Sure, I'll try to construct an example. But I'm at work right now so will have to explain it to you in the evening (in about 8 hours) π
In the mean time, could you try to write the grammar in Backus-Naur form (not extended BN form)?
I am actually much more familiar with EBNF, and also know how to convert each operator as code. If it is better to use BNF, I will try to learn it though.
The benefit of BNF is that it forces you to think about the order in which operations are legal. The EBNF is equivalent (in fact better for certain complex languages) but I think your EBNF is not complete.

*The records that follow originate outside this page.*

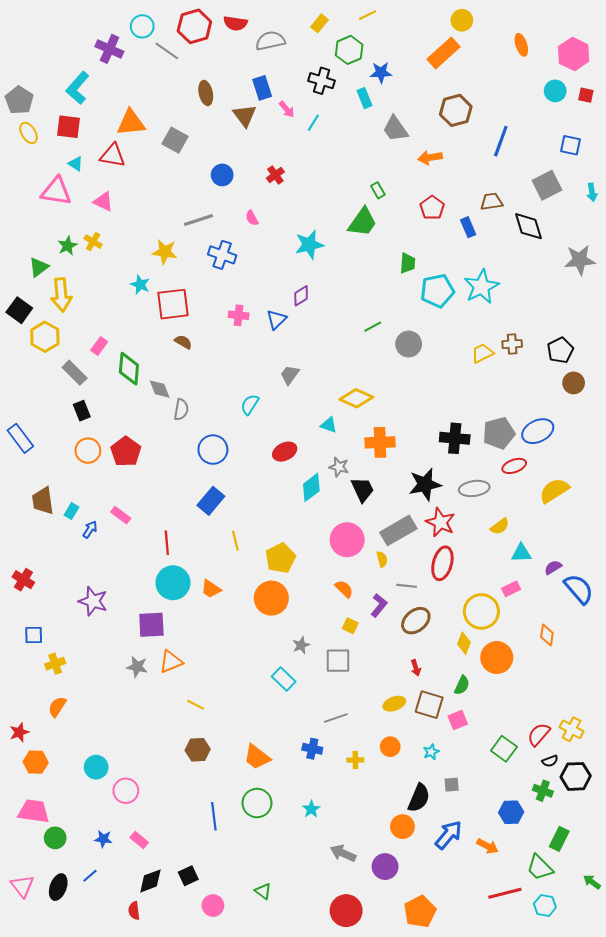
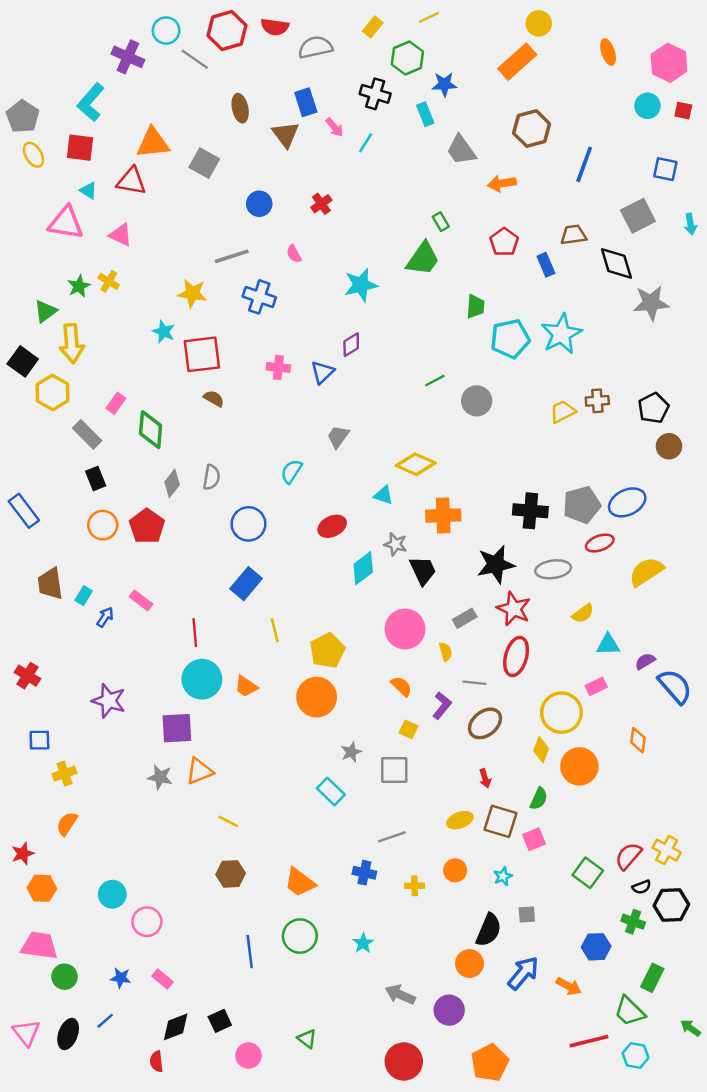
gray star: (580, 260) -> (651, 303), moved
gray diamond: (160, 389) -> (172, 483), moved, turned 60
gray rectangle: (398, 530) -> (465, 618), size x0.6

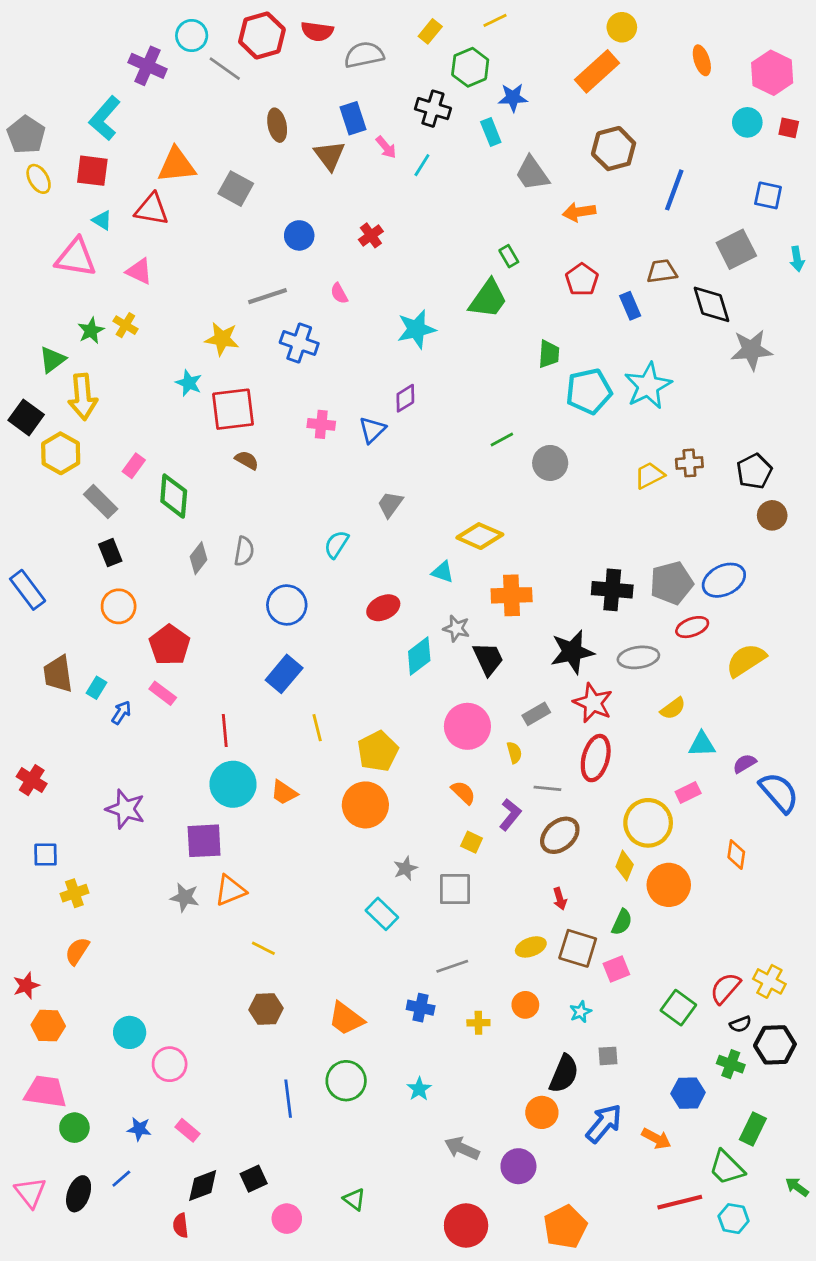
red pentagon: (147, 526) -> (170, 645), moved

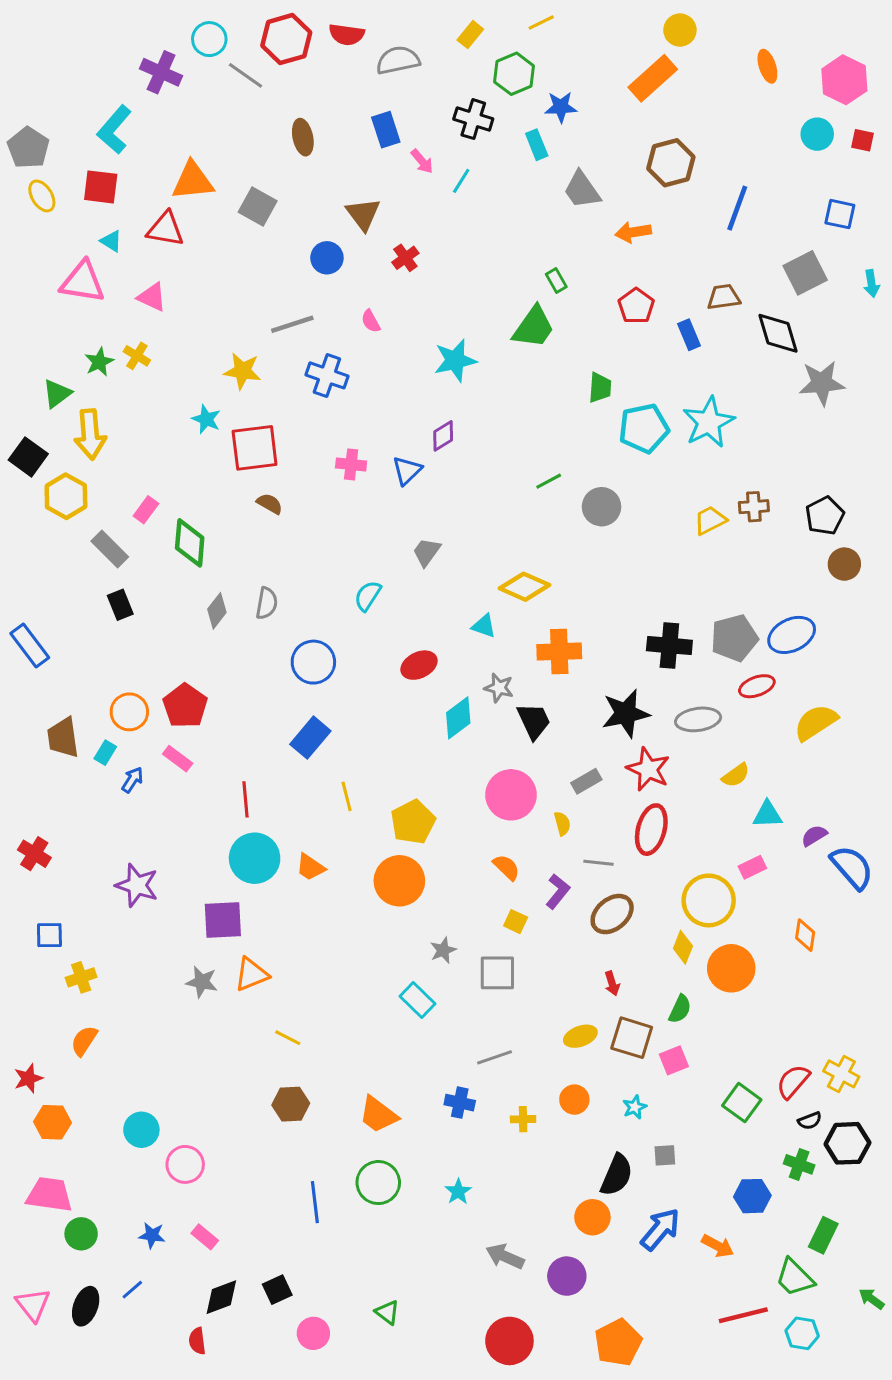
brown triangle: (330, 155) -> (363, 214), moved
orange circle: (119, 606) -> (129, 712), moved

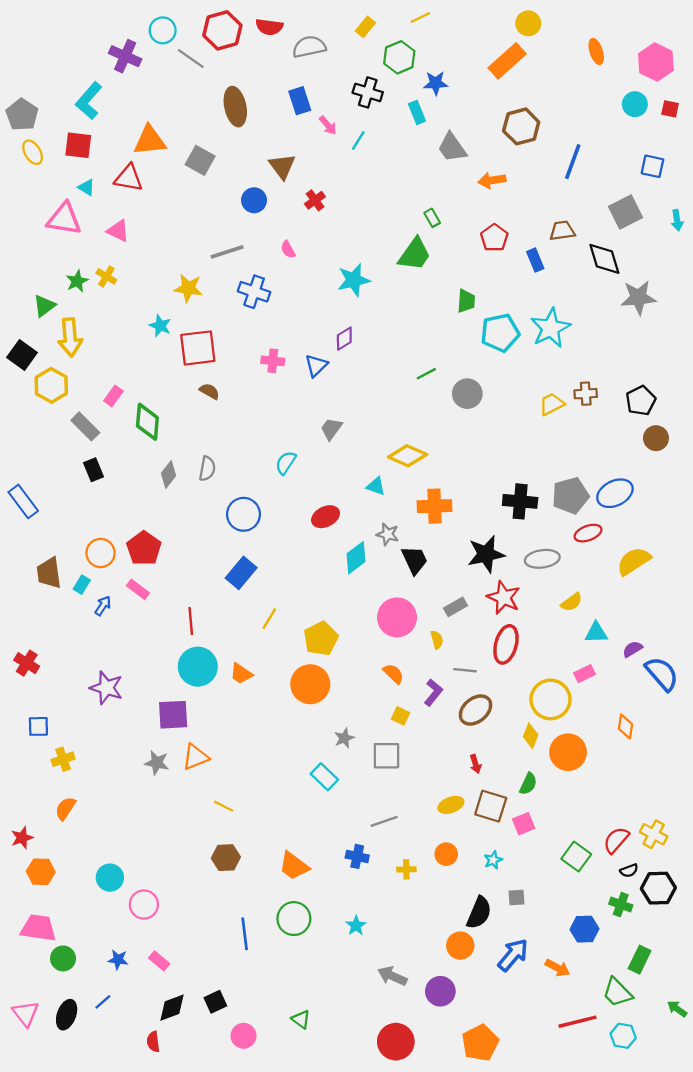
brown ellipse: (303, 137) -> (235, 107), size x1.4
yellow line: (347, 796) -> (269, 619), turned 45

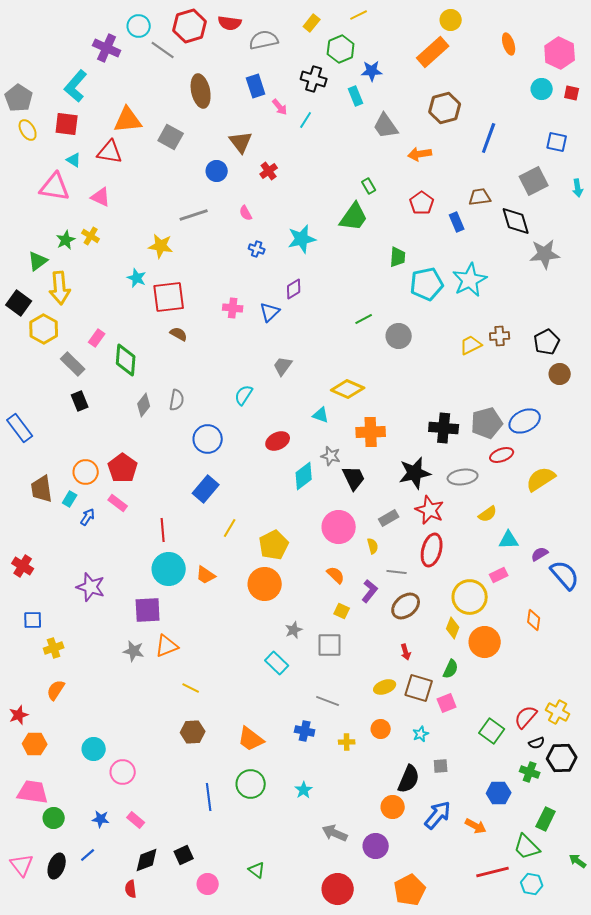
blue cross: (254, 292) -> (257, 249), moved, size x0.6
gray line: (384, 821) -> (328, 701), turned 40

As mentioned earlier, the BNF of shell is something like this
cmd [arg]* [ | cmd [arg]* ]* [ [> filename] [< filename] [ >& filename] [>> filename] [>>& filename] ]* [&]
The [...]*
means zero or more can be present and [...] means zero or one. So a simple command will be something like
You can note from this that:
| filename
is illegal.cmd | cmd2
is legal.- The
&
at the end means that the commands on the left and right would be run asynchronously and can be present without the right hand side command. a < b < c
is illegal - can't have two inputs on the same line. In your current syntax on the linked gist its possible to have more than two inputs I think, but should it really be?a <
is also illegal - can't have no file redirection on input.- Also forces the whitespace characters around the redirections (although that's my personal taste and not the language spec I think)
etc etc.
As you can see that this makes it clear what the precise nature of the language is. Indeed, you can choose to make these ambiguous but if you do that and write a specification then the next person who writes your language might not behave the same in all conditions but will essentially be the same language. Python
comes to mind as their specification is a bit loose in certain areas and different variants of python (Jython, PyPy, Python etc) behave a bit differently (although the basics are the same in all variants since they were unambiguous).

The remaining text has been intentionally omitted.